Holistic detection (tracking face, eye and hand) with an excel output
- detect the face, eye, posture and hands using mediapipe holisitic
- capture and save all the static picture with trackings frame-by-frame
- export an csv file with all the x, y, z coordinate of each region frame-by-frame
- face_eye_hand_detection_excel.py --> The main python script
- Yourvideo.csv --> An example of the export csv file
Before running the script
- Anaconda prompt
- conda create -n mediapipe python=3.8
- conda activate mediapipe
Install these dependencies (mediapipe, opencv, numpy, pandas):
pip install mediapipe
pip install opencv-python
pip install numpy
pip install pandas
python face_eye_hand_detection_excle.py
note: this script can only run for one video. For more videos, it should be written in loop
VIDEO_PATH = "Yourvideo.mp4" change video name in the current path
path_image = "Yourvideo" create a folder to put the ouput images in the current patch
outputfile_csv = "Yourvideo.csv" create a csv file to store the ouptut values
- A screenshot of the static picture with face, eye and hand tracking
- On the left top corner, it shows the fps of current frame
- If anything covers the face, the estimate tracking of the face and eye might not be that accurate
- x and y: Landmark coordinates normalized to [0.0, 1.0] by the image width and height respectively.
- z: Should be discarded as currently the model is not fully trained to predict depth, but this is something on the roadmap.
- visibility: A value in [0.0, 1.0] indicating the likelihood of the landmark being visible (present and not occluded) in the image.
- A list of 468 face landmarks. Each landmark consists of x, y and z. x and y are normalized to [0.0, 1.0] by the image width and height respectively.
- z represents the landmark depth with the depth at center of the head being the origin, and the smaller the value the closer the landmark is to the camera.

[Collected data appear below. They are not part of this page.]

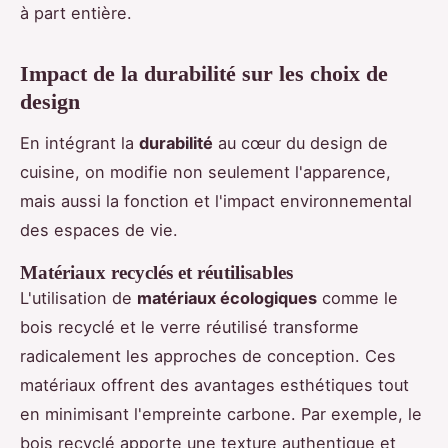
à part entière.
Impact de la durabilité sur les choix de
design
En intégrant la
durabilité
au cœur du design de
cuisine, on modifie non seulement l'apparence,
mais aussi la fonction et l'impact environnemental
des espaces de vie.
Matériaux recyclés et réutilisables
L'utilisation de
matériaux écologiques
comme le
bois recyclé et le verre réutilisé transforme
radicalement les approches de conception. Ces
matériaux offrent des avantages esthétiques tout
en minimisant l'empreinte carbone. Par exemple, le
bois recyclé apporte une texture authentique et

The magnitude of z uses roughly the same scale as x.
- A list of 21 hand landmarks on the left hand. Each landmark consists of x, y and z. x and y are normalized to [0.0, 1.0] by the image width and height respectively.
- z represents the landmark depth with the depth at the wrist being the origin, and the smaller the value the closer the landmark is to the camera. The magnitude of z uses roughly the same scale as x.